Neuroscience

Brain Fluid Dynamics are essential to Migraine Riddles and Novel Therapeutics

Brain Fluid Dynamics are essential to Migraine Riddles and Novel Therapeutics

A new study describes for the first time how a spreading wave of disruption and the flow of fluid in the brain causes headaches, elaborating on the link between the neurological symptoms associated with aura and the migraine that follows. The study also finds novel proteins that may be responsible for headaches and could serve as the basis for new migraine treatments.
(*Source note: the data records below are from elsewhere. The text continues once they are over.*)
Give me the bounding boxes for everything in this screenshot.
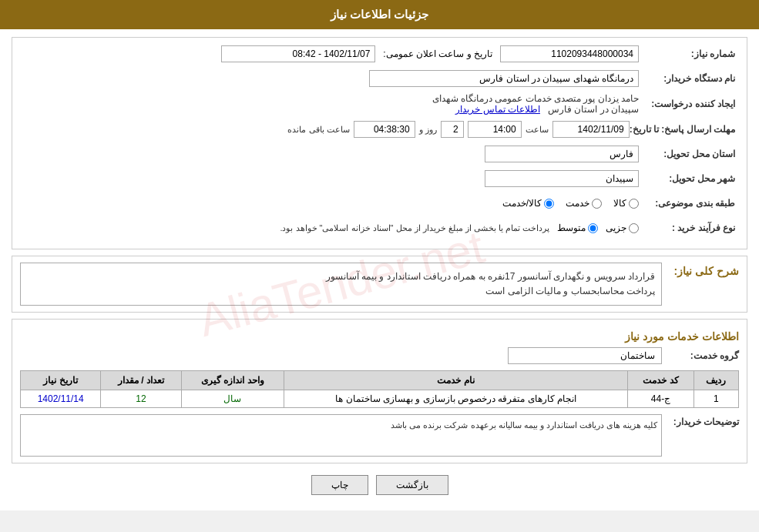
table-row: 1 ج-44 انجام کارهای متفرقه درخصوص بازساز… xyxy=(21,390,739,408)
announce-date-value: 1402/11/07 - 08:42 xyxy=(221,45,375,62)
category-radio-service[interactable] xyxy=(592,199,602,209)
province-label: استان محل تحویل: xyxy=(639,149,739,159)
col-header-qty: تعداد / مقدار xyxy=(101,371,181,390)
deadline-fields: 1402/11/09 ساعت 14:00 2 روز و 04:38:30 س… xyxy=(287,121,629,138)
button-row: بازگشت چاپ xyxy=(12,475,747,495)
buyer-notes-section: توضیحات خریدار: کلیه هزینه های دریافت اس… xyxy=(20,414,739,457)
purchase-type-group: جزیی متوسط پرداخت تمام یا بخشی از مبلغ خ… xyxy=(280,223,639,233)
purchase-type-medium[interactable]: متوسط xyxy=(557,223,598,233)
purchase-type-small[interactable]: جزیی xyxy=(606,223,639,233)
cell-code: ج-44 xyxy=(628,390,694,408)
deadline-label: مهلت ارسال پاسخ: تا تاریخ: xyxy=(630,124,739,135)
purchase-type-row: نوع فرآیند خرید : جزیی متوسط پرداخت تمام… xyxy=(20,218,739,238)
page-container: جزئیات اطلاعات نیاز شماره نیاز: 11020934… xyxy=(0,0,759,510)
creator-row: ایجاد کننده درخواست: حامد یزدان پور متصد… xyxy=(20,93,739,115)
category-row: طبقه بندی موضوعی: کالا خدمت کالا/خدمت xyxy=(20,193,739,213)
deadline-date: 1402/11/09 xyxy=(552,121,630,138)
service-group-value: ساختمان xyxy=(508,347,662,364)
province-value: فارس xyxy=(485,146,639,162)
page-header: جزئیات اطلاعات نیاز xyxy=(0,0,759,29)
purchase-type-label: نوع فرآیند خرید : xyxy=(639,223,739,233)
category-label: طبقه بندی موضوعی: xyxy=(639,198,739,209)
buyer-name-row: نام دستگاه خریدار: درمانگاه شهدای سپیدان… xyxy=(20,69,739,89)
category-option-both[interactable]: کالا/خدمت xyxy=(502,198,554,209)
col-header-row: ردیف xyxy=(694,371,738,390)
category-radio-both[interactable] xyxy=(544,199,554,209)
items-table: ردیف کد خدمت نام خدمت واحد اندازه گیری ت… xyxy=(20,370,739,408)
category-option-service[interactable]: خدمت xyxy=(566,198,602,209)
service-info-title: اطلاعات خدمات مورد نیاز xyxy=(20,330,739,343)
cell-qty: 12 xyxy=(101,390,181,408)
buyer-name-value: درمانگاه شهدای سپیدان در استان فارس xyxy=(369,70,639,87)
general-desc-label: شرح کلی نیاز: xyxy=(662,265,739,277)
general-desc-text: قرارداد سرویس و نگهداری آسانسور 17نفره ب… xyxy=(27,269,655,299)
purchase-note: پرداخت تمام یا بخشی از مبلغ خریدار از مح… xyxy=(280,223,549,233)
need-number-label: شماره نیاز: xyxy=(639,49,739,59)
creator-value: حامد یزدان پور متصدی خدمات عمومی درمانگا… xyxy=(408,93,639,115)
col-header-code: کد خدمت xyxy=(628,371,694,390)
col-header-name: نام خدمت xyxy=(284,371,628,390)
main-content: شماره نیاز: 1102093448000034 تاریخ و ساع… xyxy=(0,29,759,510)
service-info-section: اطلاعات خدمات مورد نیاز گروه خدمت: ساختم… xyxy=(12,319,747,463)
remain-label: ساعت باقی مانده xyxy=(287,125,349,135)
deadline-days: 2 xyxy=(441,121,464,138)
deadline-row: مهلت ارسال پاسخ: تا تاریخ: 1402/11/09 سا… xyxy=(20,119,739,139)
city-label: شهر محل تحویل: xyxy=(639,173,739,184)
announce-label: تاریخ و ساعت اعلان عمومی: xyxy=(383,49,492,59)
category-option-goods[interactable]: کالا xyxy=(613,198,639,209)
creator-label: ایجاد کننده درخواست: xyxy=(639,99,739,109)
contact-link[interactable]: اطلاعات تماس خریدار xyxy=(455,104,540,115)
cell-date: 1402/11/14 xyxy=(21,390,101,408)
col-header-unit: واحد اندازه گیری xyxy=(181,371,284,390)
top-info-section: شماره نیاز: 1102093448000034 تاریخ و ساع… xyxy=(12,37,747,249)
category-radio-group: کالا خدمت کالا/خدمت xyxy=(502,198,639,209)
need-number-value: 1102093448000034 xyxy=(500,45,639,62)
buyer-notes-row: توضیحات خریدار: کلیه هزینه های دریافت اس… xyxy=(20,414,739,457)
city-row: شهر محل تحویل: سپیدان xyxy=(20,169,739,189)
cell-name: انجام کارهای متفرقه درخصوص بازسازی و بهس… xyxy=(284,390,628,408)
col-header-date: تاریخ نیاز xyxy=(21,371,101,390)
deadline-remain: 04:38:30 xyxy=(354,121,415,138)
general-desc-section: شرح کلی نیاز: AliaTender.net قرارداد سرو… xyxy=(12,256,747,313)
service-group-label: گروه خدمت: xyxy=(662,350,739,361)
time-label: ساعت xyxy=(526,125,549,135)
buyer-notes-value: کلیه هزینه های دریافت استاندارد و بیمه س… xyxy=(20,414,662,457)
need-number-row: شماره نیاز: 1102093448000034 تاریخ و ساع… xyxy=(20,44,739,64)
cell-unit: سال xyxy=(181,390,284,408)
deadline-time: 14:00 xyxy=(468,121,522,138)
general-desc-box: AliaTender.net قرارداد سرویس و نگهداری آ… xyxy=(20,263,662,306)
buyer-name-label: نام دستگاه خریدار: xyxy=(639,73,739,84)
category-radio-goods[interactable] xyxy=(629,199,639,209)
day-label: روز و xyxy=(419,125,437,135)
page-title: جزئیات اطلاعات نیاز xyxy=(331,8,428,21)
print-button[interactable]: چاپ xyxy=(311,475,368,495)
purchase-radio-medium[interactable] xyxy=(588,223,598,233)
province-row: استان محل تحویل: فارس xyxy=(20,144,739,164)
city-value: سپیدان xyxy=(485,170,639,187)
buyer-notes-label: توضیحات خریدار: xyxy=(662,414,739,427)
service-group-row: گروه خدمت: ساختمان xyxy=(20,347,739,364)
cell-row: 1 xyxy=(694,390,738,408)
back-button[interactable]: بازگشت xyxy=(376,475,448,495)
purchase-radio-small[interactable] xyxy=(629,223,639,233)
general-desc-row: شرح کلی نیاز: AliaTender.net قرارداد سرو… xyxy=(20,263,739,306)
“In this study, we describe the interaction between the central and peripheral nervous system brought about by increased concentrations of proteins released in the brain during an episode of spreading depolarization, a phenomenon responsible for the aura associated with migraines,” said Maiken Nedergaard, MD, DMSc, co-director of the University of Rochester Center for Translational Neuromedicine and lead author of the new study, which appears in the journal Science. “These findings provide us with a host of new targets to suppress sensory nerve activation to prevent and treat migraines and strengthen existing therapies.”

It is estimated that one out of every ten persons suffers from migraines, and in around a quarter of these cases, the headache is preceded by an aura, which can involve light flashes, blind spots, double vision, tingling sensations, or limb numbness. These sensations usually develop 5-60 minutes before the headache.
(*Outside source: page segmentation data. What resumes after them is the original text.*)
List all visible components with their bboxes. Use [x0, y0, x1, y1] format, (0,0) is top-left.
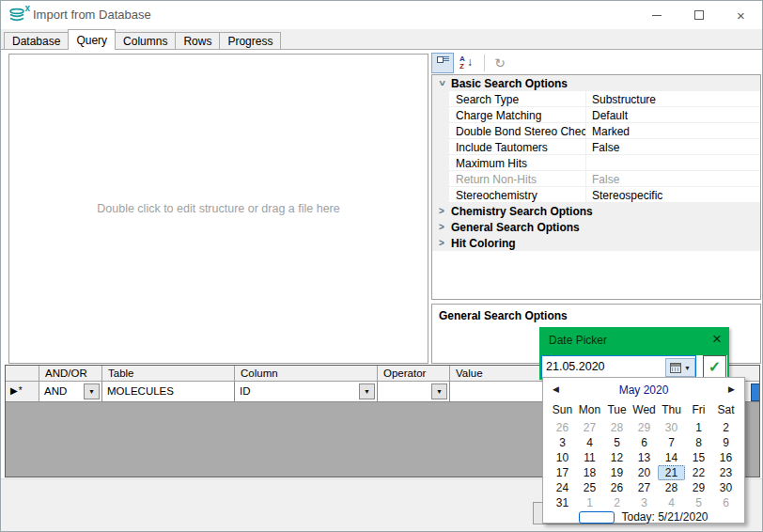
property-name: Include Tautomers — [449, 139, 586, 154]
property-category-row[interactable]: >General Search Options — [432, 219, 760, 235]
calendar-day[interactable]: 28 — [603, 420, 631, 435]
tab-rows[interactable]: Rows — [175, 32, 220, 50]
structure-editor-panel[interactable]: Double click to edit structure or drag a… — [8, 54, 428, 364]
property-value[interactable]: False — [586, 139, 760, 154]
calendar-day[interactable]: 23 — [712, 465, 740, 480]
property-value[interactable] — [586, 155, 760, 170]
calendar-day[interactable]: 7 — [658, 435, 685, 450]
calendar-day[interactable]: 30 — [712, 480, 740, 495]
calendar-day[interactable]: 12 — [603, 450, 631, 465]
next-month-button[interactable]: ▶ — [728, 384, 735, 394]
today-label[interactable]: Today: 5/21/2020 — [621, 510, 708, 524]
value-editor-dropdown-button[interactable] — [751, 383, 760, 401]
property-value[interactable]: Marked — [586, 123, 760, 138]
calendar-day[interactable]: 6 — [712, 495, 740, 510]
property-row[interactable]: Include TautomersFalse — [432, 139, 760, 155]
calendar-day[interactable]: 26 — [603, 480, 631, 495]
calendar-day[interactable]: 3 — [631, 495, 658, 510]
calendar-day[interactable]: 2 — [712, 420, 740, 435]
calendar-day[interactable]: 15 — [685, 450, 712, 465]
calendar-day[interactable]: 31 — [549, 495, 576, 510]
calendar-day[interactable]: 22 — [685, 465, 712, 480]
weekday-label: Mon — [576, 403, 603, 416]
property-gutter — [432, 155, 449, 170]
property-row[interactable]: Search TypeSubstructure — [432, 91, 760, 107]
calendar-day-selected[interactable]: 21 — [658, 465, 685, 480]
table-cell[interactable]: MOLECULES — [102, 382, 235, 402]
property-row[interactable]: Maximum Hits — [432, 155, 760, 171]
calendar-day[interactable]: 4 — [658, 495, 685, 510]
tab-progress[interactable]: Progress — [219, 32, 281, 50]
minimize-button[interactable] — [635, 1, 677, 29]
property-row[interactable]: Return Non-HitsFalse — [432, 171, 760, 187]
alphabetical-sort-button[interactable]: A Z ↓ — [456, 53, 478, 73]
date-picker-close-icon[interactable]: × — [712, 331, 722, 347]
calendar-day[interactable]: 3 — [549, 435, 576, 450]
calendar-day[interactable]: 27 — [631, 480, 658, 495]
calendar-day[interactable]: 28 — [658, 480, 685, 495]
tab-columns[interactable]: Columns — [115, 32, 176, 50]
close-button[interactable]: × — [720, 1, 762, 29]
property-value[interactable]: Stereospecific — [586, 187, 760, 202]
weekday-label: Sun — [549, 403, 576, 416]
weekday-label: Sat — [712, 403, 740, 416]
calendar-day[interactable]: 19 — [603, 465, 631, 480]
calendar-day[interactable]: 9 — [712, 435, 740, 450]
calendar-day[interactable]: 26 — [549, 420, 576, 435]
chevron-collapsed-icon[interactable]: > — [432, 206, 451, 216]
andor-cell[interactable]: AND▼ — [39, 382, 102, 402]
calendar-day[interactable]: 29 — [631, 420, 658, 435]
tab-database[interactable]: Database — [4, 32, 69, 50]
calendar-day[interactable]: 14 — [658, 450, 685, 465]
calendar-day[interactable]: 18 — [576, 465, 603, 480]
calendar-day[interactable]: 25 — [576, 480, 603, 495]
property-value[interactable]: Default — [586, 107, 760, 122]
tab-query[interactable]: Query — [68, 29, 116, 50]
calendar-month-label[interactable]: May 2020 — [543, 383, 744, 397]
calendar-day[interactable]: 11 — [576, 450, 603, 465]
calendar-day[interactable]: 8 — [685, 435, 712, 450]
andor-cell-dropdown-button[interactable]: ▼ — [84, 383, 100, 399]
column-cell-dropdown-button[interactable]: ▼ — [359, 383, 375, 399]
calendar-day[interactable]: 1 — [685, 420, 712, 435]
calendar-day[interactable]: 5 — [603, 435, 631, 450]
chevron-collapsed-icon[interactable]: > — [432, 238, 451, 248]
calendar-day[interactable]: 4 — [576, 435, 603, 450]
calendar-day[interactable]: 16 — [712, 450, 740, 465]
calendar-day[interactable]: 24 — [549, 480, 576, 495]
categorized-view-button[interactable] — [431, 53, 454, 73]
calendar-day[interactable]: 30 — [658, 420, 685, 435]
column-header-Table: Table — [102, 366, 235, 382]
property-row[interactable]: StereochemistryStereospecific — [432, 187, 760, 203]
property-value[interactable]: False — [586, 171, 760, 186]
chevron-expanded-icon[interactable]: > — [437, 74, 447, 93]
property-category-row[interactable]: >Chemistry Search Options — [432, 203, 760, 219]
date-input[interactable]: 21.05.2020 ▼ — [541, 355, 696, 378]
calendar-day[interactable]: 6 — [631, 435, 658, 450]
reset-options-button[interactable]: ↻ — [489, 53, 511, 73]
property-category-row[interactable]: >Basic Search Options — [432, 75, 760, 91]
property-value[interactable]: Substructure — [586, 91, 760, 106]
import-from-database-dialog: x Import from Database × DatabaseQueryCo… — [0, 0, 763, 532]
calendar-dropdown-button[interactable]: ▼ — [665, 358, 695, 377]
property-category-row[interactable]: >Hit Coloring — [432, 235, 760, 251]
calendar-day[interactable]: 17 — [549, 465, 576, 480]
calendar-day[interactable]: 5 — [685, 495, 712, 510]
property-row[interactable]: Charge MatchingDefault — [432, 107, 760, 123]
property-row[interactable]: Double Bond Stereo CheckMarked — [432, 123, 760, 139]
row-indicator-cell[interactable]: ▶* — [6, 382, 39, 402]
calendar-day[interactable]: 20 — [631, 465, 658, 480]
calendar-day[interactable]: 29 — [685, 480, 712, 495]
operator-cell[interactable]: ▼ — [378, 382, 450, 402]
accept-date-button[interactable]: ✓ — [703, 355, 726, 378]
maximize-button[interactable] — [677, 1, 720, 29]
operator-cell-dropdown-button[interactable]: ▼ — [431, 383, 447, 399]
calendar-day[interactable]: 10 — [549, 450, 576, 465]
weekday-label: Thu — [658, 403, 685, 416]
calendar-day[interactable]: 1 — [576, 495, 603, 510]
calendar-day[interactable]: 13 — [631, 450, 658, 465]
calendar-day[interactable]: 2 — [603, 495, 631, 510]
calendar-day[interactable]: 27 — [576, 420, 603, 435]
chevron-collapsed-icon[interactable]: > — [432, 222, 451, 232]
column-cell[interactable]: ID▼ — [235, 382, 378, 402]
In this study, we describe the interaction between the central and peripheral nervous system brought about by increased concentrations of proteins released in the brain during an episode of spreading depolarization, a phenomenon responsible for the aura associated with migraines.

Maiken Nedergaard

The aura is generated by a phenomenon known as cortical spreading depression, which is a transient depolarization of neurons and other cells induced by glutamate and potassium transport that propagates like a wave across the brain, lowering oxygen levels and hindering blood flow. Most of the time, the depolarization event occurs in the visual processing region of the brain cortex, which causes the visual symptoms that precede a headache.

While migraines auras arise in the brain, the organ itself cannot sense pain. These signals must instead be transmitted from the central nervous system — the brain and spinal cord — to the peripheral nervous system, the communication network that transmits information between brain with the rest of the body and includes sensory nerves responsible for sending information such as touch and pain. The process of communication between the brain and peripheral sensory nerves in migraines has largely remained a mystery.

Brain fluid dynamics key to migraine mysteries, new therapies

Fluid Dynamics Models Shed Light on Migraine Pain Origins

Nedergaard and her colleagues at the University of Rochester and the University of Copenhagen are pioneers in understanding the flow of fluids in the brain. In 2012, her lab was the first to describe the glymphatic system, which uses cerebrospinal fluid (CSF) to wash away toxic proteins in the brain. In partnership with experts in fluid dynamics, the team has built detailed models of how the CSF moves in the brain and its role in transporting proteins, neurotransmitters, and other chemicals.

The most widely accepted theory is that nerve endings resting on the outer surface of the membranes that enclose the brain are responsible for the headaches that follow an aura. The new study, which was conducted in mice, describes a different route and identifies proteins, many of which are potential new drug targets, that may be responsible for activating the nerves and causing pain.

As the depolarization wave spreads, neurons release a variety of inflammatory and other proteins into the CSF. In a series of mouse tests, the researchers demonstrated how CSF carries these proteins to the trigeminal ganglion, a huge bundle of nerves located near the base of the skull that provides sensory input to the head and face.

It was supposed that the trigeminal ganglion, like the rest of the peripheral nervous system, was located outside the blood-brain barrier, which carefully controls what molecules enter and exit the brain. However, the researchers discovered a previously unreported break in the barrier that enabled CSF to flow straight into the trigeminal ganglion, exposing sensory nerves to a cocktail of proteins secreted by the brain.

Migraine-Associated Proteins Double During Brain Wave Activity

The researchers identified twelve proteins known as ligands that bind to receptors on sensory nerves in the trigeminal ganglia, potentially activating these cells. Several of these proteins’ concentrations in CSF more than doubled after a cortical spreading depression. One of the proteins, calcitonin gene-related peptide (CGRP), is already the target of a new class of migraine treatment and prevention medications known as CGRP inhibitors. Other identified proteins are known to play a role in other pain syndromes, such as neuropathic pain, and are most likely involved in migraine headaches as well.

“We discovered a novel signaling route and many chemicals that activate sensory nerves in the peripheral nervous system. Among the identified chemicals are those previously related with migraines, but we didn’t know exactly how and where the migraine-inducing action happened,” said Martin Kaag Rasmussen, PhD, a postdoctoral fellow at the University of Copenhagen and the study’s first author. “Defining the role of these newly identified ligand-receptor pairs may enable the discovery of new pharmacological targets, which could benefit the large portion of patients not responding to available therapies.”

The researchers also observed that the transport of proteins released in one side of the brain reaches mostly the nerves in the trigeminal ganglion on the same side, potentially explaining why pain occurs on one side of the head during most migraines.